As in the present embodiment, when liquid hydrogen is regasified into gaseous hydrogen at a hydrogen filling station, by recovering the regasified cold heat using air, it is possible to save enormous energy required for liquefying air and utilize liquid air as an energy storage means. can

An air check valve 205 may be provided between the heat exchanger 104 and the liquefied air tank 206 so that liquefied air does not flow backward from the liquefied air tank 206 to the heat exchanger 104 .

The heat exchanger 104 of this embodiment, as a main cryogenic heat exchanger (MCHE), should have high heat transfer effectiveness and be protected from thermal shock caused by high pressure, low temperature and rapid heat exchange. should be able

For example, the heat exchanger 104 of this embodiment may be a shell & plate type heat exchanger or a printed circuit heat exchanger (PCHE).
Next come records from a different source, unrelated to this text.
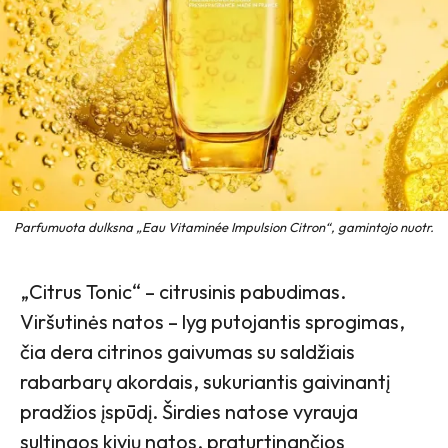
Parfumuota dulksna „Eau Vitaminée Impulsion Citron“, gamintojo nuotr.
„Citrus Tonic“ – citrusinis pabudimas.
Viršutinės natos – lyg putojantis sprogimas,
čia dera citrinos gaivumas su saldžiais
rabarbarų akordais, sukuriantis gaivinantį
pradžios įspūdį. Širdies natose vyrauja
sultingos kivių natos, praturtinančios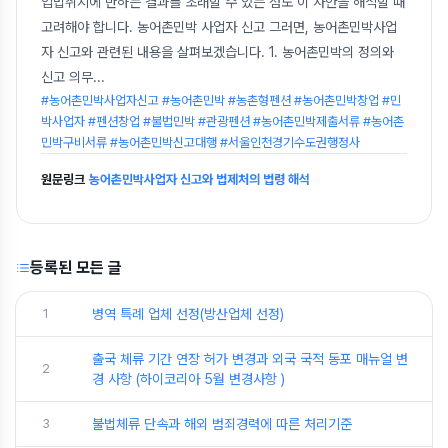
입법취지에 반하는 결과를 초래할 수 있는 점도 이 사안을 해석할 때
고려해야 합니다. 농어촌민박 사업자 신고 그러면, 농어촌민박사업
자 신고와 관련된 내용을 살펴보겠습니다. 1. 농어촌민박의 정의와
신고 의무
...
#농어촌민박사업자신고 #농어촌민박 #농촌형펜션 #농어촌민박창업 #민
박사업자 #펜션창업 #불법민박 #관광펜션 #농어촌민박제출서류 #농어촌
민박구비서류 #농어촌민박신고대행 #서울인천경기수도권행정사
원문링크
농어촌민박사업자 신고와 법제처의 법령 해석
등록된 모든 글
1
병역 특례 업체 선정(방산업체 선정)
출국 체류 기간 연장 허가 변경과 외국 국적 동포 매뉴얼 변
2
경 사항 (하이코리아 5월 변경사항 )
3
불법체류 단속과 해외 범죄경력에 따른 처리기준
The air power generation unit of this embodiment generates power using liquefied air stored in the liquefied air tank 206 .

The air generator includes a liquefied air pump 208 for compressing the liquefied air (S208, S209) discharged from the liquefied air tank 206, and air for vaporizing the liquefied air (S210) compressed by the liquefied air pump (208). The vaporizer 209, the heating means 210, 211, 212 for heating the re-vaporized air S211 vaporized by the air vaporizer 209, and the high temperature heated by the heating means 210, 211, 212 An air turbine 213 that expands the regasified air (S214) and a generator 701 mechanically connected to the air turbine 213 to convert the expansion work of the high-temperature regasified air, which is a working fluid, into electric power.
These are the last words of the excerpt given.